Nor does the Act allow for correction or removal of non-salient credit information from records, without the express, written instruction of the record holder. One would think that once a default was corrected, whether it was a valid lodgement or not, that the lodging party would remove the record. Not so. The record holder must instruct the lodging party – in writing – to do so. The record holder cannot instruct the credit agency to remove the lodgement either, yet it is the record holders credit records we’re dealing with. After all, only you, the record holder, can access your record unless you give permission to other parties, as in a loan contract. There is also the question of Bankruptcy and judgement recordings on credit records. No detail, no validating rationale, such as business failure or marriage dissolution. Just Bankruptcy and it sits on a record for seven years with no reprieve. Even if you’ve been cleared from Bankruptcy for a long time, if that bland recording still exists on your record, it’s akin to being handed the Black Spot
. I’ve personally lent to former bankrupts and never had a qualm about it because I knew their story, however, more and more lenders these days conducting credit analysis by computer scoring methods will not look beyond an adverse credit report. They could, but that takes time and people resources which aren’t available, and besides, the Privacy Act virtually grants carte blanch to decline credit, rather than approve under those circumstances. Defaults and judgements, in many situations, are the death knell of many a loan application, and often with no good cause.

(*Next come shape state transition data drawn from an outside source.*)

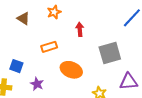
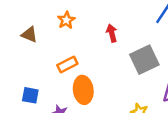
red arrow: (80, 29) -> (112, 33), moved
orange ellipse: (71, 70) -> (83, 90), moved, turned 70

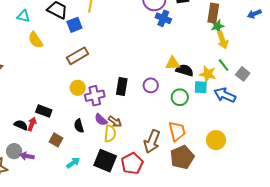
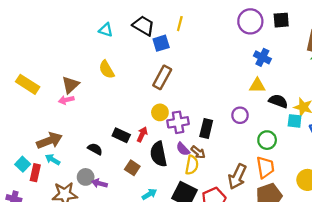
blue cross: (163, 18) -> (262, 57), moved
yellow semicircle: (35, 40) -> (107, 69), moved
brown rectangle: (78, 56) -> (162, 77), turned -35
yellow triangle: (173, 63) -> (257, 86), moved
black rectangle: (122, 87) -> (206, 129), moved
green circle: (180, 97) -> (267, 140), moved
red arrow: (32, 124) -> (142, 134), moved
black semicircle: (79, 126) -> (158, 154), size x1.6

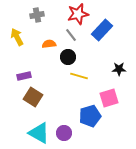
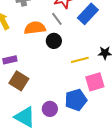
orange semicircle: (49, 44) -> (35, 28), size x1.5
yellow line: (79, 76) -> (80, 60), moved, turned -30
purple circle: (64, 133) -> (50, 109), moved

I can see both sides of the argument as briefly alluded to by the above article, however as a lender, I believe it’s long past time the industry reviewed its governing legislation. Financiers are in the business of lending money. Not in buying and selling information. Information is essential to making sound, prudent lending decisions and while the libertarians in society might like information to be solely the property of the owner, I’m more of the view that information of a credit nature belongs equally to the borrower and the credit industry itself. The two must co-habit on a basis of equal understanding. Without the lenders, the borrower cannot borrow. Without the borrower, the lenders will be out of business. Lenders aren’t interested in whether or not you’ve paid your last Telstra bill of $350 because eventually, you will. Like it or not. We do, however, need to know exactly why you had a court judgement awarded against you, who the plaintiff was and the circumstances under which the proceedings occurred. Lending is about risk and approval of credit is about mitigation of risk where possible. Without adequate information, and the ability to share and administer that information in a two-way channel, the process of risk assessment, risk mitigation and ultimate decision making is flawed.
I look forward eagerly to any proposed changes to legislation, and to providing input to any Senate Committee review process. It’s vital for the country’s economy that business and individuals work co-operatively, sharing what needs to be shared and protecting that which needs protection on a logical basis.